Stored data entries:
○ ○ ○ ○
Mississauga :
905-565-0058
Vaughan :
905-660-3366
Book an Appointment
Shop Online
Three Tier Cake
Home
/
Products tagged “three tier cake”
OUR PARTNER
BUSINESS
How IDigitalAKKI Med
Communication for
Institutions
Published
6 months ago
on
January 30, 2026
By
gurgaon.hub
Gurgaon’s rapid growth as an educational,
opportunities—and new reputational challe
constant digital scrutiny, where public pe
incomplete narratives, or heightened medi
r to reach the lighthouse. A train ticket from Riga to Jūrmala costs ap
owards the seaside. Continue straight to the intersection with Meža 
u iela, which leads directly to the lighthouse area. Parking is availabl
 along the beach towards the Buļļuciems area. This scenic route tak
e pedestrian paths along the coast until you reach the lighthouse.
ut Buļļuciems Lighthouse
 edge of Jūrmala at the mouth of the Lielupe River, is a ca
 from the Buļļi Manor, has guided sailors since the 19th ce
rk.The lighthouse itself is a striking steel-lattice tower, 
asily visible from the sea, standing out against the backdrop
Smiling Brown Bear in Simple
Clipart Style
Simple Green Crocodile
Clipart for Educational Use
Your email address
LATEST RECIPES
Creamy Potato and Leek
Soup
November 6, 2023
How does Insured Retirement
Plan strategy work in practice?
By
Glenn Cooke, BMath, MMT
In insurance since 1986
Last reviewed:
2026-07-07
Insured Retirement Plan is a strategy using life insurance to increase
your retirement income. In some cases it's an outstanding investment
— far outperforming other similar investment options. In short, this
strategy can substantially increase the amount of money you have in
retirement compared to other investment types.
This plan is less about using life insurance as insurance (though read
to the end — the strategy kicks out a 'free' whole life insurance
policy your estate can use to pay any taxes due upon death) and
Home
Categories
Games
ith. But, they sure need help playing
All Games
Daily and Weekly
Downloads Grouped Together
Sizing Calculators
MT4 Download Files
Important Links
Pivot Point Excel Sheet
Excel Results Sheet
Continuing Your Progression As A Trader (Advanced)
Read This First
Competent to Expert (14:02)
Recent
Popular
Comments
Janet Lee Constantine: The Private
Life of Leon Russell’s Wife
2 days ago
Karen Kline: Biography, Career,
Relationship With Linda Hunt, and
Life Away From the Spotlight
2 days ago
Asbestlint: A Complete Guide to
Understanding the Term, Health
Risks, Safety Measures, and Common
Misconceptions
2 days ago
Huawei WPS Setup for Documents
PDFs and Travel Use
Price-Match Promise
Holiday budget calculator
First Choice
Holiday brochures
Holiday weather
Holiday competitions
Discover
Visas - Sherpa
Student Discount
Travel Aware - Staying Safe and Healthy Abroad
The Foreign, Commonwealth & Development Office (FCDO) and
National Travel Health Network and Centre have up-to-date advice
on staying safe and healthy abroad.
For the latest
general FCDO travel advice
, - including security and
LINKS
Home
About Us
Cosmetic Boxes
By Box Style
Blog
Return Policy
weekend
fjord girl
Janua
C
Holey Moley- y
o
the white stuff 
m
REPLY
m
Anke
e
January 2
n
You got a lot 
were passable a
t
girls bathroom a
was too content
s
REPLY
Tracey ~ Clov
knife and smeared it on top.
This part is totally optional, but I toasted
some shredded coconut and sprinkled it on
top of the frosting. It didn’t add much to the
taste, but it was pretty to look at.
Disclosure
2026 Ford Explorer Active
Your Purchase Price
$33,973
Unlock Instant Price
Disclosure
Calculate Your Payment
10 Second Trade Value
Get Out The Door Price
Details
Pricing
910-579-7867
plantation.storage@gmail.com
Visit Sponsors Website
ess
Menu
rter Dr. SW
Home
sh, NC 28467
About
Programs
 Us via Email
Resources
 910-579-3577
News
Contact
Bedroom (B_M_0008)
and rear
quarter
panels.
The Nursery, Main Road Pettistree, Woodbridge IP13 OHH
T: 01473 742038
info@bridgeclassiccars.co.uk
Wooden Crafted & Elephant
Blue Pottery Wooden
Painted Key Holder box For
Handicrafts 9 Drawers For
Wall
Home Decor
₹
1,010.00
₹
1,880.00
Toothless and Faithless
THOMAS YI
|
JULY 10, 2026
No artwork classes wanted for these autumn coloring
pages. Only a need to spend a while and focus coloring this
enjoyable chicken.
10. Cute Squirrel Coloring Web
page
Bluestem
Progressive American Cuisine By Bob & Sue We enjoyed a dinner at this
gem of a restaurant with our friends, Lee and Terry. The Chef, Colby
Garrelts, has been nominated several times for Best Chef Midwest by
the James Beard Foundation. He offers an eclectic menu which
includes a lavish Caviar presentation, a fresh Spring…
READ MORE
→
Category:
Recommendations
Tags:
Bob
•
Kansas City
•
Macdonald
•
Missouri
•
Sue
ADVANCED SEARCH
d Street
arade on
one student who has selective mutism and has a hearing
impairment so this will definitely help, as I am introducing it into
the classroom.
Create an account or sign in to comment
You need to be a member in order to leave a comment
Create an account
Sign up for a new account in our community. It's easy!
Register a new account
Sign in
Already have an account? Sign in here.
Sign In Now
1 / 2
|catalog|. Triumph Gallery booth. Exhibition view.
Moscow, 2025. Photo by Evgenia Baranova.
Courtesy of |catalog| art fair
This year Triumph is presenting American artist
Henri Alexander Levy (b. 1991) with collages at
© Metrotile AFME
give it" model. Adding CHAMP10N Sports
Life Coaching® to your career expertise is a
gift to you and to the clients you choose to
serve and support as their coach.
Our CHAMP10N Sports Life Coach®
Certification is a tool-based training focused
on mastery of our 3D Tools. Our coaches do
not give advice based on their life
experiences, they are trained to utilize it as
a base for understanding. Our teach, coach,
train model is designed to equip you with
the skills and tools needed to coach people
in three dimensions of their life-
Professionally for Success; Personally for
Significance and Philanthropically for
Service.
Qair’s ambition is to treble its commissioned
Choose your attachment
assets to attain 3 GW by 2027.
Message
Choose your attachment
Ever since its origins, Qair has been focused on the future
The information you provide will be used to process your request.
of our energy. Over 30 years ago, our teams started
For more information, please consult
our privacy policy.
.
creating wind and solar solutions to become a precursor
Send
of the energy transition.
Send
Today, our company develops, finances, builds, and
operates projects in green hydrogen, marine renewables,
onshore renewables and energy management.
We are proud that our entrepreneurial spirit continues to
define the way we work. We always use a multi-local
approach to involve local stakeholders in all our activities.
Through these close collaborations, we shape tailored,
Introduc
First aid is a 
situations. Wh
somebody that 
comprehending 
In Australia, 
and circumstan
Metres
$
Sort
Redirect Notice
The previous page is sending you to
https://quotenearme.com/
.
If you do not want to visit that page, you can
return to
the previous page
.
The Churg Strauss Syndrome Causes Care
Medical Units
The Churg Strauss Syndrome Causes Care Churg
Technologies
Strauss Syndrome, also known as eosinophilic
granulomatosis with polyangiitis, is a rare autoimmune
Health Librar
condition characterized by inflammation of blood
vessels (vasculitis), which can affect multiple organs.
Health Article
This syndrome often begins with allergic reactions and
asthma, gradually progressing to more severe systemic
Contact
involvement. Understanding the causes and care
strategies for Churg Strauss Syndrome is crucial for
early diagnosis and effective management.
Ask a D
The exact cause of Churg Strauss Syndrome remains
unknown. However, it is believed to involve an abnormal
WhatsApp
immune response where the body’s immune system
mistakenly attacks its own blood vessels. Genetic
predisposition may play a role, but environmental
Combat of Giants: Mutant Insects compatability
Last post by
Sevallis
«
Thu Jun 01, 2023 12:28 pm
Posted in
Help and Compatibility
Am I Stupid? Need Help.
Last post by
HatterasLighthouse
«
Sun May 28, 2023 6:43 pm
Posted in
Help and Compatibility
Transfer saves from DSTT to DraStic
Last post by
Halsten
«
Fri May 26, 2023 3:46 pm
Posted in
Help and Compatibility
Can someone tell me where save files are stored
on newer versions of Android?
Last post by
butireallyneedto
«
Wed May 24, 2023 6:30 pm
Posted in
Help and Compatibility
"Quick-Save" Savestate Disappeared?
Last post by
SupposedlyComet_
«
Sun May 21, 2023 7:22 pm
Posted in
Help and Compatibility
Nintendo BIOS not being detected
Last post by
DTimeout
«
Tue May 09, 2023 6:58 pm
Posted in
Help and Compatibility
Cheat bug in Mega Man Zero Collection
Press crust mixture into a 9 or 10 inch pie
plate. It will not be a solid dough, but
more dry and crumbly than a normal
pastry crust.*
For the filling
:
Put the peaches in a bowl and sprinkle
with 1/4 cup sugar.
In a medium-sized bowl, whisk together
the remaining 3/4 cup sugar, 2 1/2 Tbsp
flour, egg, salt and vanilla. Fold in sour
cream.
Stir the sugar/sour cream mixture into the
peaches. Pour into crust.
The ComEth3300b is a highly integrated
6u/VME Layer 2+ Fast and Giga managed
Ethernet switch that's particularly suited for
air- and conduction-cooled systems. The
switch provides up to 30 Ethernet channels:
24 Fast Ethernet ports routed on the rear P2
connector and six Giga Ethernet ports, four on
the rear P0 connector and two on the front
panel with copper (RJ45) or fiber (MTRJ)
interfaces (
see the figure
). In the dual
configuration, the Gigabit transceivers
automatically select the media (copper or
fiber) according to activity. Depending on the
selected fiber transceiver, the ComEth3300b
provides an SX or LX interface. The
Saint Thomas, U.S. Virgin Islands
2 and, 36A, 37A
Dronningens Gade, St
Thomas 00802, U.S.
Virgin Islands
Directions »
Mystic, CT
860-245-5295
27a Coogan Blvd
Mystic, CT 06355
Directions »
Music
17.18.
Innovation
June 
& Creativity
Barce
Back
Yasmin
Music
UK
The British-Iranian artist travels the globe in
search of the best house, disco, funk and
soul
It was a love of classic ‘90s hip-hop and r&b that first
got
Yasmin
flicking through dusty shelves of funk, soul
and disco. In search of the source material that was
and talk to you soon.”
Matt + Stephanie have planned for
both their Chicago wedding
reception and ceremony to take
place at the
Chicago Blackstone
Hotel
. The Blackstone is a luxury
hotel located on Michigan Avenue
○ ○ ○ ○
(EXERCISE OBJECTIVE):
Go through the data above and find the lines with the word "focused". Copy each of those lines.

(ANSWER TO THE PROBLEM):
Certification is a tool-based training focused
Ever since its origins, Qair has been focused on the future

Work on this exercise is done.